Manuela Giacchetta
Autrice di La chiave di Nona
Manuela Giacchetta è nata 1972 a Fabriano (AN). Attualmente vive e lavora ad Ancona. Ha pubblicato “Bowling e margherite” (Las Vegas edizioni, 2011) e “La collezione Lancourt” (Las Vegas edizioni, 2013).
Il suo ultimo romanzo è “La chiave di Nona” (Las Vegas edizioni, 2022).
Primo capitolo
Parigi, 1908
Al suono del campanello Jerome Lancourt sollevò il pennello dalla tela.
«Chi sarà adesso?» chiese brusco al fratello seduto lì vicino con un libro in mano.
François appoggiò una mano aperta sulla pagina per non perdere il segno.
«Dovrebbe essere la ragazza che legge.»
«Un’altra?» commentò Jerome schiacciando infastidito le setole sulla tavolozza, scurendo il colore e l’umore.
«Lo sai che la mamma è esigente» disse François rivolto verso la porta, aspettando che la domestica aprisse.
«È la quinta donna che viene in un mese. Non ne troverà mai una che le andrà a genio. Lo sai meglio di me» rispose Jerome chinandosi sopra la tela, come specchiandosi.
E in un certo senso sembrava che lo stesse facendo, specchiarsi, perché il dipinto al quale stava lavorando era il suo autoritratto.
«Questa volta è diverso» aggiunse François. «Sembra che la ragazza che sta arrivando abbia lavorato per uno scrittore.»
«E allora? Che razza di qualifica è?»
«Pare che gli facesse leggere a voce alta tutto quello che scriveva.»
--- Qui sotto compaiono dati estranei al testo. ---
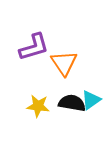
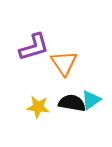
yellow star: moved 1 px down
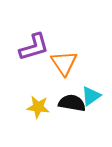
cyan triangle: moved 4 px up
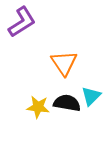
purple L-shape: moved 12 px left, 25 px up; rotated 16 degrees counterclockwise
cyan triangle: rotated 10 degrees counterclockwise
black semicircle: moved 5 px left
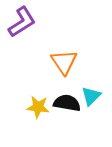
orange triangle: moved 1 px up
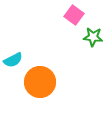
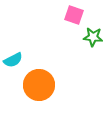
pink square: rotated 18 degrees counterclockwise
orange circle: moved 1 px left, 3 px down
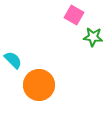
pink square: rotated 12 degrees clockwise
cyan semicircle: rotated 108 degrees counterclockwise
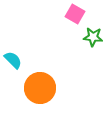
pink square: moved 1 px right, 1 px up
orange circle: moved 1 px right, 3 px down
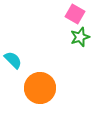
green star: moved 13 px left; rotated 24 degrees counterclockwise
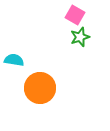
pink square: moved 1 px down
cyan semicircle: moved 1 px right; rotated 36 degrees counterclockwise
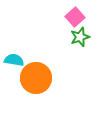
pink square: moved 2 px down; rotated 18 degrees clockwise
orange circle: moved 4 px left, 10 px up
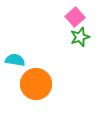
cyan semicircle: moved 1 px right
orange circle: moved 6 px down
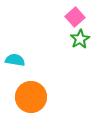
green star: moved 2 px down; rotated 12 degrees counterclockwise
orange circle: moved 5 px left, 13 px down
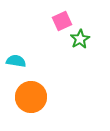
pink square: moved 13 px left, 4 px down; rotated 18 degrees clockwise
cyan semicircle: moved 1 px right, 1 px down
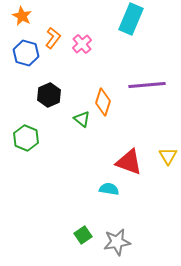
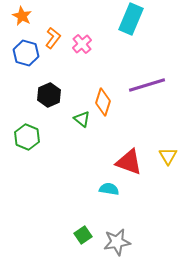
purple line: rotated 12 degrees counterclockwise
green hexagon: moved 1 px right, 1 px up
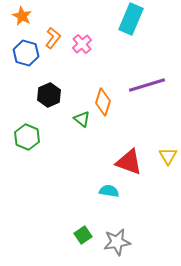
cyan semicircle: moved 2 px down
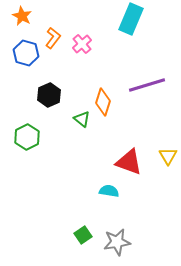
green hexagon: rotated 10 degrees clockwise
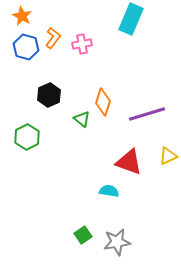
pink cross: rotated 30 degrees clockwise
blue hexagon: moved 6 px up
purple line: moved 29 px down
yellow triangle: rotated 36 degrees clockwise
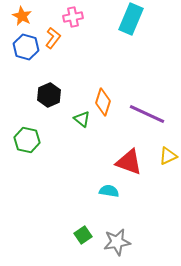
pink cross: moved 9 px left, 27 px up
purple line: rotated 42 degrees clockwise
green hexagon: moved 3 px down; rotated 20 degrees counterclockwise
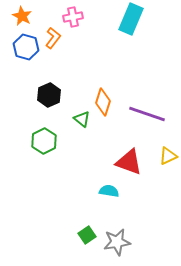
purple line: rotated 6 degrees counterclockwise
green hexagon: moved 17 px right, 1 px down; rotated 20 degrees clockwise
green square: moved 4 px right
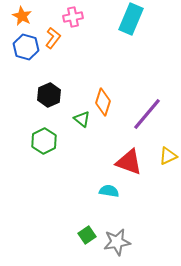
purple line: rotated 69 degrees counterclockwise
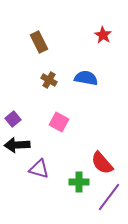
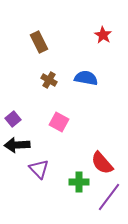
purple triangle: rotated 30 degrees clockwise
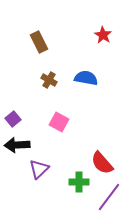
purple triangle: rotated 30 degrees clockwise
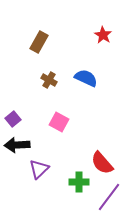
brown rectangle: rotated 55 degrees clockwise
blue semicircle: rotated 15 degrees clockwise
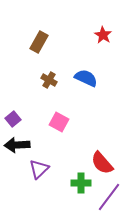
green cross: moved 2 px right, 1 px down
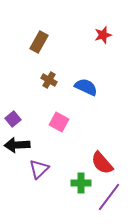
red star: rotated 24 degrees clockwise
blue semicircle: moved 9 px down
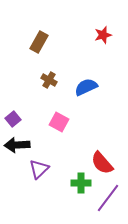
blue semicircle: rotated 50 degrees counterclockwise
purple line: moved 1 px left, 1 px down
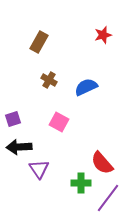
purple square: rotated 21 degrees clockwise
black arrow: moved 2 px right, 2 px down
purple triangle: rotated 20 degrees counterclockwise
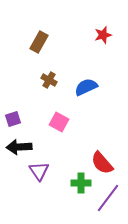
purple triangle: moved 2 px down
«Uno “scrittore”» ripeté Jerome con un sorriso acido. «Già me l’immagino che tipo d’uomo. Un alcolizzato senza soldi che sarà andato per bettole a cercarsi una donna. E avrà trovato lei.»
Jerome Lancourt ci lavorava da anni al suo autoritratto, un’ora al giorno, anche se in privato si era sempre definito un paesaggista.
«Uno scrittore famoso, sembra» continuò François, senza voler contraddire il fratello.
«Se non è morto, non sarà poi così famoso» replicò, secco.
In pubblico invece, durante i rari incontri mondani, Jerome Lancourt si proclamava prima di tutto un pianista mancato.
«Tu hai le mani da pianista, tesoro» gli diceva sua madre, da piccolo, mentre gli cambiava la pezza bagnata sulla fronte. «Diventerai un famoso concertista» aggiungeva sempre, ogni volta che stava male.
E per gran parte dell’infanzia, Jerome Lancourt era stato spesso
sul punto di morire. Tutti parlavano sottovoce quando c’era lui nella stanza, tanto che Jerome aveva spesso avuto, da bambino, l’impressione di essere invisibile, o di essere già morto.
«Voglio fare il pittore» aveva invece detto Jerome, un giorno in cui finalmente quel pallore moribondo sembrò lasciarlo.
La madre lo aveva abbracciato stretto, baciandolo con tutta la dolcezza profumata di cui era sempre stata capace.
«Diventerai tutto quello che vorrai, tesoro mio.»
Jerome Lancourt aveva poi cercato di diventarlo, quello che voleva: un ritrattista.